─── ENTRIES PROVIDED ───

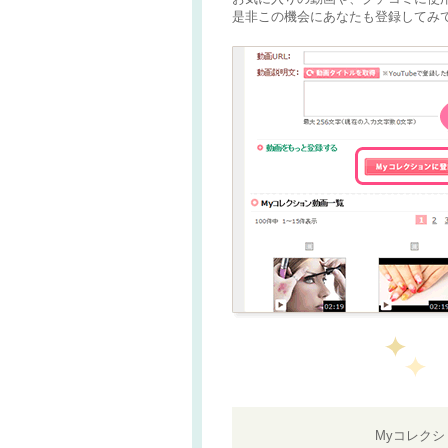
是非この機会にあなたも登録してみて
Myコレク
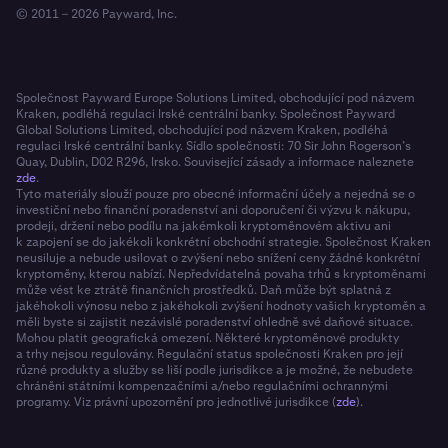
© 2011 – 2026 Payward, Inc.
Společnost Payward Europe Solutions Limited, obchodující pod názvem
Kraken, podléhá regulaci Irské centrální banky. Společnost Payward
Global Solutions Limited, obchodující pod názvem Kraken, podléhá
regulaci Irské centrální banky. Sídlo společnosti: 70 Sir John Rogerson’s
Quay, Dublin, D02 R296, Irsko. Související zásady a informace naleznete
zde
.
Tyto materiály slouží pouze pro obecné informační účely a nejedná se o
investiční nebo finanční poradenství ani doporučení či výzvu k nákupu,
prodeji, držení nebo podílu na jakémkoli kryptoměnovém aktivu ani
k zapojení se do jakékoli konkrétní obchodní strategie. Společnost Kraken
neusiluje a nebude usilovat o zvýšení nebo snížení ceny žádné konkrétní
kryptoměny, kterou nabízí. Nepředvídatelná povaha trhů s kryptoměnami
může vést ke ztrátě finančních prostředků. Daň může být splatná z
jakéhokoli výnosu nebo z jakéhokoli zvýšení hodnoty vašich kryptoměn a
měli byste si zajistit nezávislé poradenství ohledně své daňové situace.
Mohou platit geografická omezení. Některé kryptoměnové produkty
a trhy nejsou regulovány. Regulační status společnosti Kraken pro její
různé produkty a služby se liší podle jurisdikce a je možné, že nebudete
chráněni státními kompenzačními a/nebo regulačními ochrannými
programy. Viz právní upozornění pro jednotlivé jurisdikce (
zde
).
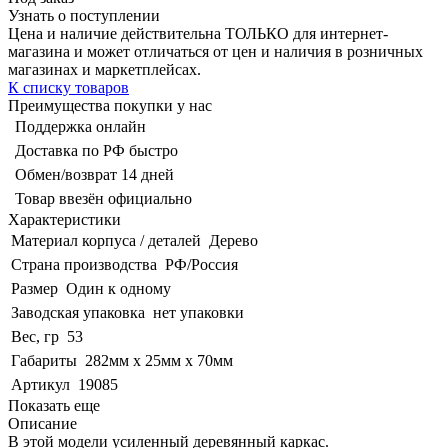
Узнать о поступлении
Цена и наличие действительна ТОЛЬКО для интернет-
магазина и может отличаться от цен и наличия в розничных
магазинах и маркетплейсах.
К списку товаров
Преимущества покупки у нас
Поддержка онлайн
Доставка по РФ быстро
Обмен/возврат 14 дней
Товар ввезён официально
Характеристики
Материал корпуса / деталей
Дерево
Страна производства
РФ/Россия
Размер
Один к одному
Заводская упаковка
нет упаковки
Вес, гр
53
Габариты
282мм x 25мм x 70мм
Артикул
19085
Показать еще
Описание
В этой модели усиленный деревянный каркас.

───

• ACTION ITEM: Please output all the records above exactly, leaving out every picture.

• ANSWER SPACE:
是非この機会にあなたも登録してみて
Myコレク
© 2011 – 2026 Payward, Inc.
Společnost Payward Europe Solutions Limited, obchodující pod názvem
Kraken, podléhá regulaci Irské centrální banky. Společnost Payward
Global Solutions Limited, obchodující pod názvem Kraken, podléhá
regulaci Irské centrální banky. Sídlo společnosti: 70 Sir John Rogerson’s
Quay, Dublin, D02 R296, Irsko. Související zásady a informace naleznete
zde
.
Tyto materiály slouží pouze pro obecné informační účely a nejedná se o
investiční nebo finanční poradenství ani doporučení či výzvu k nákupu,
prodeji, držení nebo podílu na jakémkoli kryptoměnovém aktivu ani
k zapojení se do jakékoli konkrétní obchodní strategie. Společnost Kraken
neusiluje a nebude usilovat o zvýšení nebo snížení ceny žádné konkrétní
kryptoměny, kterou nabízí. Nepředvídatelná povaha trhů s kryptoměnami
může vést ke ztrátě finančních prostředků. Daň může být splatná z
jakéhokoli výnosu nebo z jakéhokoli zvýšení hodnoty vašich kryptoměn a
měli byste si zajistit nezávislé poradenství ohledně své daňové situace.
Mohou platit geografická omezení. Některé kryptoměnové produkty
a trhy nejsou regulovány. Regulační status společnosti Kraken pro její
různé produkty a služby se liší podle jurisdikce a je možné, že nebudete
chráněni státními kompenzačními a/nebo regulačními ochrannými
programy. Viz právní upozornění pro jednotlivé jurisdikce (
zde
).
Узнать о поступлении
Цена и наличие действительна ТОЛЬКО для интернет-
магазина и может отличаться от цен и наличия в розничных
магазинах и маркетплейсах.
К списку товаров
Преимущества покупки у нас
Поддержка онлайн
Доставка по РФ быстро
Обмен/возврат 14 дней
Товар ввезён официально
Характеристики
Материал корпуса / деталей
Дерево
Страна производства
РФ/Россия
Размер
Один к одному
Заводская упаковка
нет упаковки
Вес, гр
53
Габариты
282мм x 25мм x 70мм
Артикул
19085
Показать еще
Описание
В этой модели усиленный деревянный каркас.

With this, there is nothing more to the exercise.